Source material:
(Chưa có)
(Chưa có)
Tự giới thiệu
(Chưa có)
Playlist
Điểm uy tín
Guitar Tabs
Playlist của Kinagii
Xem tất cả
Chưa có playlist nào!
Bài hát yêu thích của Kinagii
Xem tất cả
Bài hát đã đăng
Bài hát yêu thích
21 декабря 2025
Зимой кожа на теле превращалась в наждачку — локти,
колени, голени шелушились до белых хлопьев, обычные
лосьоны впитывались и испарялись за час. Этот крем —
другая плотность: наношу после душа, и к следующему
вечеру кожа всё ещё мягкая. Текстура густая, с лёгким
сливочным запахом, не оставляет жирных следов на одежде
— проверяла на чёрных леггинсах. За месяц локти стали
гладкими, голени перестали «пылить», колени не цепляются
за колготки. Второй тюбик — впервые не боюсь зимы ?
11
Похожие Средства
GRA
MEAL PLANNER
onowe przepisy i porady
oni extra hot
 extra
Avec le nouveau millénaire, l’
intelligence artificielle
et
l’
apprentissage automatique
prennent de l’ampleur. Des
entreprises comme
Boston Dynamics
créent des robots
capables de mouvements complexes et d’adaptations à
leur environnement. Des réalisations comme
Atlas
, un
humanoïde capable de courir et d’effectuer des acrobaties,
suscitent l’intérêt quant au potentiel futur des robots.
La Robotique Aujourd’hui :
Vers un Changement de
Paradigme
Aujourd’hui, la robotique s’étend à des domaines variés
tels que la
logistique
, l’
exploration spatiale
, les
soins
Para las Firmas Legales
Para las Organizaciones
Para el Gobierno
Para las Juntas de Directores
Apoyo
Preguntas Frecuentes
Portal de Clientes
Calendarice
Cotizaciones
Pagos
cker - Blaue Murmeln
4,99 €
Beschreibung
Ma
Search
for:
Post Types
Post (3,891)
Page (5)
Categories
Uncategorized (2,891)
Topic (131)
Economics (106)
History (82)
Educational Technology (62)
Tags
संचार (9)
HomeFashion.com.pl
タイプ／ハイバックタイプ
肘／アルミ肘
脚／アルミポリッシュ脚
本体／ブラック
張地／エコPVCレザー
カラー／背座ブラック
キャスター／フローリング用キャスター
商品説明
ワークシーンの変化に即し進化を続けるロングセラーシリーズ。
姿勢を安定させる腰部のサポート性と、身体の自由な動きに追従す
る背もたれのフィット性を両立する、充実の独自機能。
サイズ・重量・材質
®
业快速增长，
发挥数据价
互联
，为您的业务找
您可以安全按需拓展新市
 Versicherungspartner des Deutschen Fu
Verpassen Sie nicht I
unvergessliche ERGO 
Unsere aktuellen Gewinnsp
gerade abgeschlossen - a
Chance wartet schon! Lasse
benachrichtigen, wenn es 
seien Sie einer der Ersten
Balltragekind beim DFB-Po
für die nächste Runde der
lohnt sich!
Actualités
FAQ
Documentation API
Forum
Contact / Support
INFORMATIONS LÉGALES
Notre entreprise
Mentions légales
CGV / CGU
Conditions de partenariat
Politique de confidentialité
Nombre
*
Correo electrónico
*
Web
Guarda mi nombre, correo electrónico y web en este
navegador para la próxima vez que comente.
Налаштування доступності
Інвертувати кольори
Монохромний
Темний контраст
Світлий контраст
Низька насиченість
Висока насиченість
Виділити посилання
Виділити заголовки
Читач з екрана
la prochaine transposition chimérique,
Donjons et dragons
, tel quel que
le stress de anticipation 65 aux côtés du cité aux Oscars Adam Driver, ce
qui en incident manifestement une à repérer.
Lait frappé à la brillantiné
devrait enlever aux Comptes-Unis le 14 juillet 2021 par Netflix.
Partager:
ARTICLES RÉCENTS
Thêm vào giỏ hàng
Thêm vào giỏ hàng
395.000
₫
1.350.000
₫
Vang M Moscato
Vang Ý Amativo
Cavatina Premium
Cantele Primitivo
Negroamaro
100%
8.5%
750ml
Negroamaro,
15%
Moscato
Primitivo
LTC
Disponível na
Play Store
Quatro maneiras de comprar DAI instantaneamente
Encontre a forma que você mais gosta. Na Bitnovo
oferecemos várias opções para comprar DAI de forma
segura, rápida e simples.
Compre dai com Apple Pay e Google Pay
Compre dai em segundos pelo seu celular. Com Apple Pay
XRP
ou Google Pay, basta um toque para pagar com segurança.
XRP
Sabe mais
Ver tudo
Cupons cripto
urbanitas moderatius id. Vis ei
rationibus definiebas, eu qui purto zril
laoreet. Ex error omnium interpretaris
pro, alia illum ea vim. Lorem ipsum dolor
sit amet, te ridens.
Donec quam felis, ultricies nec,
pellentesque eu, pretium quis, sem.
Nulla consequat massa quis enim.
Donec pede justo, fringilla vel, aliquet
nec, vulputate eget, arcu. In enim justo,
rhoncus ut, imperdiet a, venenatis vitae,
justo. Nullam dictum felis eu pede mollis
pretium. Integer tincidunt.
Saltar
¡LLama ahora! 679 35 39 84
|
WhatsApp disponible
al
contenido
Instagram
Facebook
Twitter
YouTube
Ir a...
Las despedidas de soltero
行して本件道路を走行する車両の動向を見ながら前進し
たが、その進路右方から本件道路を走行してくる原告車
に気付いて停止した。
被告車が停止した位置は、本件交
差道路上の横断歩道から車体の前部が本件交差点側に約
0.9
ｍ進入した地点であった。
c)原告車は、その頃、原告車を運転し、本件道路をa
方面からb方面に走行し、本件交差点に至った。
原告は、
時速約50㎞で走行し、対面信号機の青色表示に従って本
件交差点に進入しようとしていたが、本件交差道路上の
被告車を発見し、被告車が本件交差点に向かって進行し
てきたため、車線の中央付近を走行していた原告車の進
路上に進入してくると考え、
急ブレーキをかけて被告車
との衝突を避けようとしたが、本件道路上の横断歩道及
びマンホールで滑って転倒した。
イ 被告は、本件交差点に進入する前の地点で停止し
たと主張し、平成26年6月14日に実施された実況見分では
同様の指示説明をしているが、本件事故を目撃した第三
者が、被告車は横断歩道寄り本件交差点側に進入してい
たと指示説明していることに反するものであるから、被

Task: In the entries above, identify every line with the string "pede".

Solution:
Donec pede justo, fringilla vel, aliquet
justo. Nullam dictum felis eu pede mollis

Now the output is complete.